Dans un communiqué au ton prémonitoire, le parti avait averti qu’il tiendrait « le régime de Yaoundé responsable des conséquences » du refus de ce transfèrement. Quelques heures plus tard, la mort du leader politique était confirmée.
Une figure majeure de la scène politique camerounaise
La disparition d’Anicet Ekane a provoqué une vive émotion.
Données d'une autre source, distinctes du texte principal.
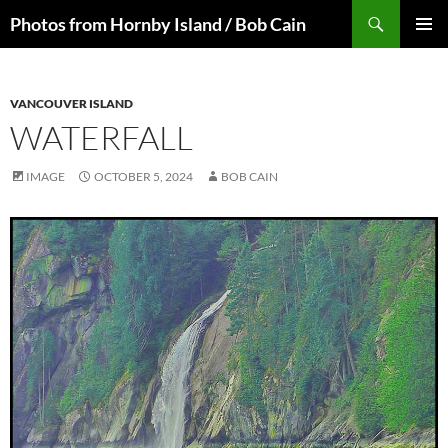
Skip
Search
Photos from Hornby Island / Bob Cain
to
PRIMAR
content
MENU
VANCOUVER ISLAND
WATERFALL
IMAGE
OCTOBER 5, 2024
BOB CAIN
Plusieurs médias locaux ont interrompu leurs programmes pour couvrir l’annonce, tandis que les réseaux sociaux se sont saturés d’hommages et de messages de consternation.
Acteur central de la vie politique depuis le début des années 1990, Anicet Ekane a participé à de nombreux combats démocratiques. En 2025, il a joué un rôle déterminant lors de l’élection présidentielle : en soutenant officiellement Maurice Kamto sous la bannière du Manidem, puis en apportant son appui à Issa Tchiroma Bakary, arrivé officiellement deuxième et qui revendique la victoire.
Une arrestation liée à la contestation post-électorale
Proche d’Issa Tchiroma Bakary, Anicet Ekane était accusé d’insurrection et de rébellion après avoir reconnu la victoire de ce dernier, en contradiction avec les résultats officiels donnant Paul Biya vainqueur. Son arrestation, suivie de 38 jours de détention jusqu’à sa mort, s’inscrit dans un contexte de forte tension politique et de contestation persistante des résultats.
La disparition du président du Manidem ouvre désormais une nouvelle phase d’incertitude pour l’opposition camerounaise et soulève des interrogations sur les conditions de détention et la responsabilité des autorités dans cette issue tragique.